You can get a return minibus trip there from Hostel Mamallena in Old Town/Getsemani for $50,000 (Colombian Pesos) which is about £12 per person. Kids are free but they have to sit on your lap if it gets busy.
When we arrived at Playa Blanca we started to walk along the beach. It is recommended that you walk a LONG way from the drop off point. This guarantees you the best beaches and far less crowded experience.
It was definitely worth the walk. We hired a beach bed for $50,000 and spent the day enjoying a quiet beach.
We swam, we snoozed, we played in the sand, we watched the fish, the boats and the jet skis. I drank pina colada from a pineapple and had a massage. It was a great day!
We also ordered some lunch at the beach and enjoyed various meats with coconut rice, which was delicious.
The ride back in the minibus was a sleepy and satisfied one. We booked to go again almost immediately.
Weather in Cartagena
We were in Colombia in October and Cartagena is still in the Northern Hemisphere but not by much. The weather was super interesting hence why I decided to write about it.

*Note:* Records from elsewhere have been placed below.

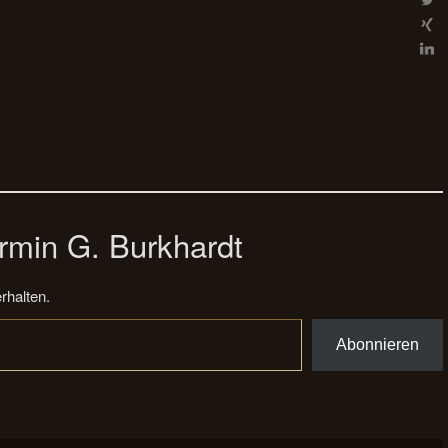
rmin G. Burkhardt
rhalten.
Abonnieren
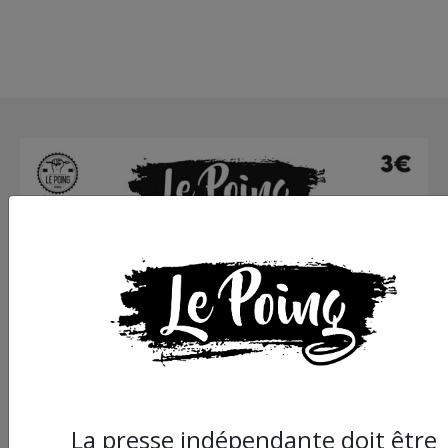
La presse indépendante doit être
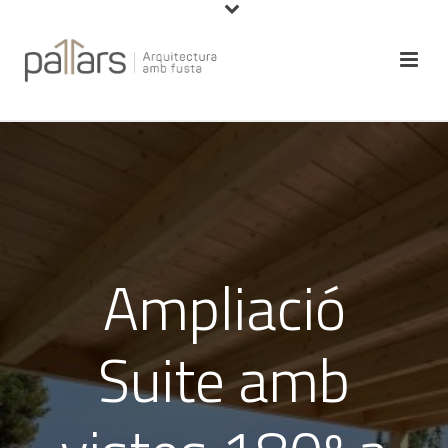
Ampliació
Suite amb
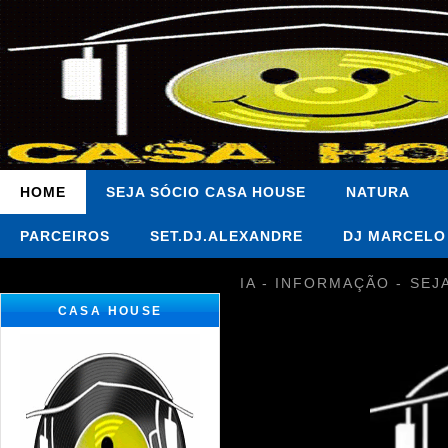
HOME
SEJA SÓCIO CASA HOUSE
NATURA
PARCEIROS
SET.DJ.ALEXANDRE
DJ MARCELO
IA - INFORMAÇÃO - SEJ
CASA HOUSE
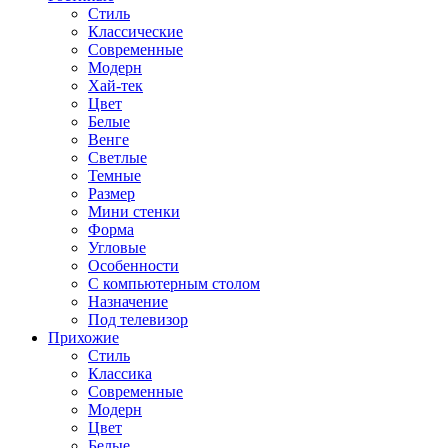
Стиль
Классические
Современные
Модерн
Хай-тек
Цвет
Белые
Венге
Светлые
Темные
Размер
Мини стенки
Форма
Угловые
Особенности
С компьютерным столом
Назначение
Под телевизор
Прихожие
Стиль
Классика
Современные
Модерн
Цвет
Белые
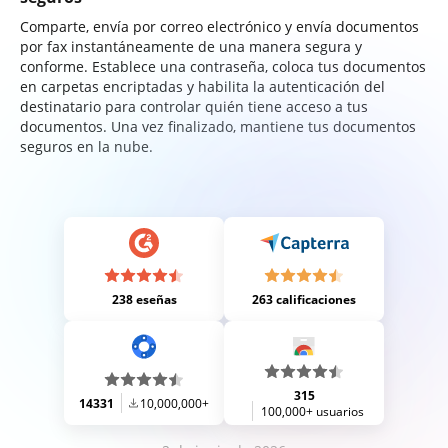
Comparte, envía por correo electrónico y envía documentos
por fax instantáneamente de una manera segura y
conforme. Establece una contraseña, coloca tus documentos
en carpetas encriptadas y habilita la autenticación del
destinatario para controlar quién tiene acceso a tus
documentos. Una vez finalizado, mantiene tus documentos
seguros en la nube.
238 eseñas
263 calificaciones
315
14331
10,000,000+
100,000+ usuarios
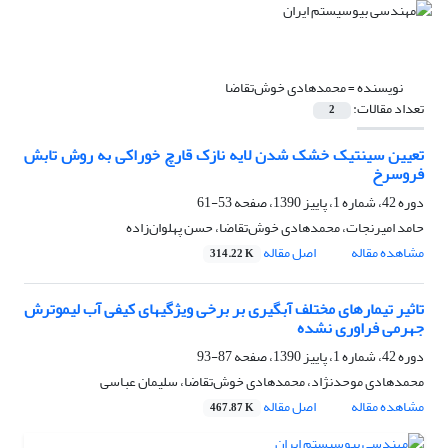
نویسنده =
محمدهادی خوش‌تقاضا
تعداد مقالات:
2
تعیین سینتیک خشک شدن لایه نازک قارچ خوراکی به روش تابش
فروسرخ
دوره 42، شماره 1، پاییز 1390، صفحه
53-61
حامد امیرنجات، محمدهادی خوش‌تقاضا، حسن پهلوان‌زاده
مشاهده مقاله
اصل مقاله
314.22 K
تاثیر تیمارهای مختلف آبگیری بر برخی ویژگیهای کیفی آب لیموترش
جهرمی فراوری نشده
دوره 42، شماره 1، پاییز 1390، صفحه
87-93
محمدهادی موحدنژاد، محمدهادی خوش‌تقاضا، سلیمان عباسی
مشاهده مقاله
اصل مقاله
467.87 K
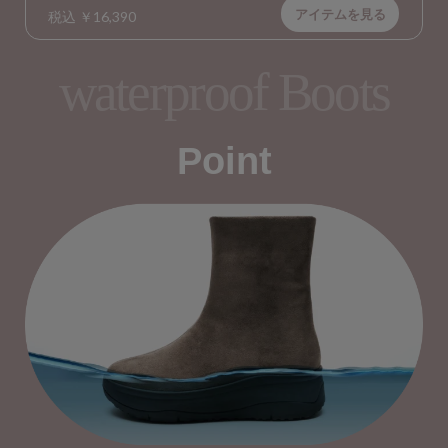
アイテムを見る
税込 ￥16,390
waterproof Boots
Point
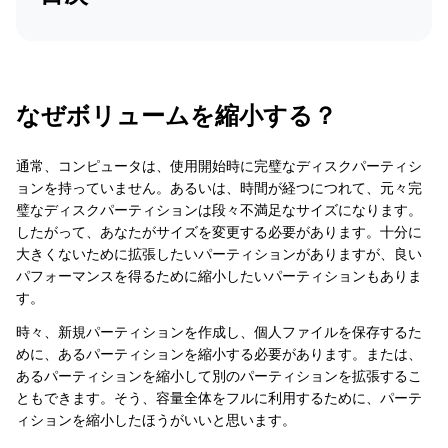
なぜボリュームを縮小する？
通常、コンピュータは、使用開始時に完璧なディスクパーティシ
ョンを持っていません。あるいは、時間が経つにつれて、元々完
璧なディスクパーティションは段々不満足なサイズになります。
したがって、あなたがサイズを変更する必要があります。十分に
大きくないために拡張したいパーティションがありますが、良い
パフォーマンスを得るために縮小したいパーティションもありま
す。
時々、新規パーティションを作成し、個人ファイルを保存するた
めに、あるパーティションを縮小する必要があります。または、
あるパーティションを縮小して別のパーティションを拡張するこ
ともできます。そう、容量全体をフルに利用するために、パーテ
ィションを縮小したほうがいいと思います。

It’s hot! Like intensely so. We found that the heat would build-up, so you’d start off feeling OK but it quickly became unbearable.
It’s also pretty moody too. Rain is common as are thunderstorms. We watched many storms overnight but never seemed to be able to fully see them, which was a shame.
Would we go back to Cartagena?
I’m not sure! As amazing as it was to visit this beautiful town, I feel like once is enough. We have seen it, enjoyed it and loved it.
Plus, it is hot (have I mentioned that yet?) and noisy and busy. My sleep and sanity were largely saved by noise-cancelling headphones. You have been warned!